I start by parsing icon_map.txt into an array of pairs:
iconMapFile = open('icon_map.txt')
iconMap = sorted(
line.rstrip().split(':')
for line in iconMapFile.readlines()
if line.rstrip()
)
iconMapFile.close()
Then I load all the icons:
images = [Image.open(filename) for cssClass, filename in iconMap]
Since the images should all be the same size, I figure out the icon size from the first one and compute the correct size for the master:
image_width, image_height = images[0].size
master_width = image_width
master_height = (image_height * len(images) * 2) - image_height
A new image is created for the master:
master = Image.new(
mode='RGBA',
size=(master_width, master_height),
color=(0,0,0,0)) # fully transparent
And each icon is pasted on at its offset:
for count, image in enumerate(images):
location = image_height*count*2
master.paste(image,(0,location))
Then I save the master in both formats:
master.save('master.gif', transparency=0 )
master.save('master.png')
That's it for the sprite sheet; next I generate the css files. There's a basic pattern each CSS rule will follow:
cssTemplate = '''li.%s {
background-image:url(/static/icons/master.%s);
background-position: 6px %dpx;
}
'''
And then making the CSS files is easy:
for format in ['png','gif']:
iconCssFile = open('icons_%s.css' % format ,'w')

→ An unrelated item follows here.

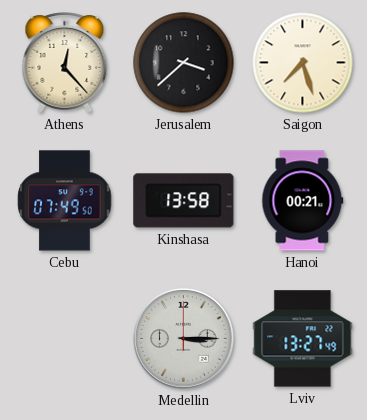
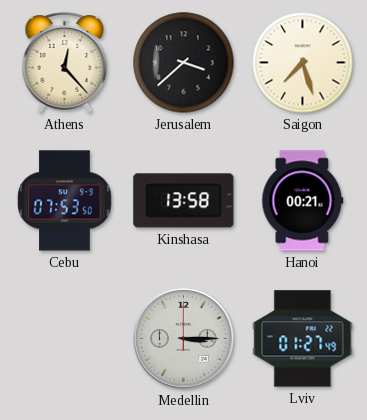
Cebu: 07:49 -> 07:53
Lviv: 13:27 -> 01:27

for count, pair in enumerate(iconMap):
cssClass, filename = pair
location = image_height*count*2
iconCssFile.write(cssTemplate % (cssClass, format, 4-location))
iconCssFile.close()
Hacking the Script
The script isn't exactly flexible, is it? All the file names and such are hard coded. But since it's just a very short Python script, it's easier to just modify the script then it is to figure out how to configure it. There's no real substance to it: all the real work is done by PIL, so this will best serve as example of how to use that excellent library. It has a creative commons license, so go wild.